Leeds’ dirty work is shaking up the Premier League: Marcelo Bielsa’s men are out-tackling, out-pressing and recovering possession more than any other team this season
- Leeds United have made and won more tackles than any team in the top tier
- The Whites have also pressed their opponents the most in their first four games
- Ferocious approach earned a deserved 1-1 draw with Manchester City
- Coach Marcelo Bielsa sees strong defending as the beginning of a good attack
The Whites may only be eighth in the early-season table, but they are untouchable in almost every statistic when it comes to hard work.
After four games, they have already made more than 100 tackles, well above any other team in the league; they have won more tackles, averaging a colossal 18 per game, and they have pressured their opponents on more occasions than anyone else.
Their energy is such that no team is more effective at recovering the loose ball, either.
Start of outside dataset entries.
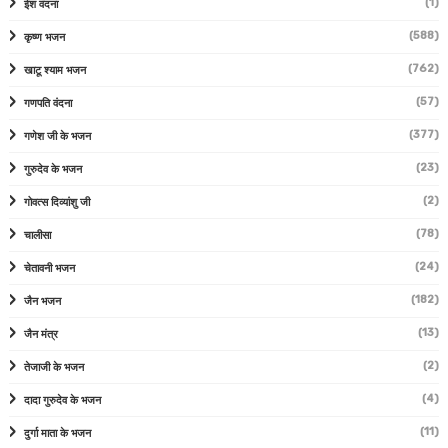
(1)
ईश वंदना
(588)
कृष्ण भजन
(762)
खाटू श्याम भजन
(57)
गणपति वंदना
(377)
गणेश जी के भजन
(23)
गुरुदेव के भजन
(2)
गोवत्स दिव्यांशु जी
(78)
चालीसा
(24)
चेतावनी भजन
(182)
जैन भजन
(13)
जैन मंत्र
(2)
तेजाजी के भजन
(4)
दादा गुरुदेव के भजन
(11)
दुर्गा माता के भजन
Leeds have reclaimed possession 252 times so far, with Liverpool their closest rivals on 246.
Leeds United have made more tackled and recovered the ball more often than any other side
And on average they press their opponent 184 times in each match.
Leeds United rank #1 in the Premier League for tackles and recoveries
Most tackles in a match:
1.Leeds United, 32 vs Manchester City (h), October 3
Most tackles made:
1.Leeds United, 105
Most tackles won on average:
1.Leeds United, 18 per game
Most occasions possession recovered:
1.Leeds United, 252
1.Leeds United, 27
Most presses against an opponent on average:
1.Leeds United, 184 per game
Sources: Opta and Fbref
It is this extraordinary commitment that gives Leeds a solid platform on which to build a successful season as they return to the Premier League for the first time in 16 years.
The only question now is: can they maintain this furious pace?
Leeds’ ferocious display on Saturday saw them make a chart-topping 32 tackles, winning 21 of them, and it knocked City, runners-up last term, right out of their stride, earning a deserved 1-1 draw.
It was a similar story at Anfield in the first game of the season when the Whites got stuck into the champions, again making a season-high 32 tackles and narrowly losing the game 4-3.
Leeds’s physicality will come as no surprise to anyone who has studied coach Marcelo Bielsa.
The Argentinian has always demanded exceptional work rate from his players, which he sees as an integral part of the game.
‘We played our part for the game to be a beautiful one,’ Bielsa said after the draw with City at Elland Road. ‘[City] is a very powerful team, physically, mentally and technically.
‘We had to put in an immense physical effort to be on even terms or slightly better than City for half the game,’ added Bielsa.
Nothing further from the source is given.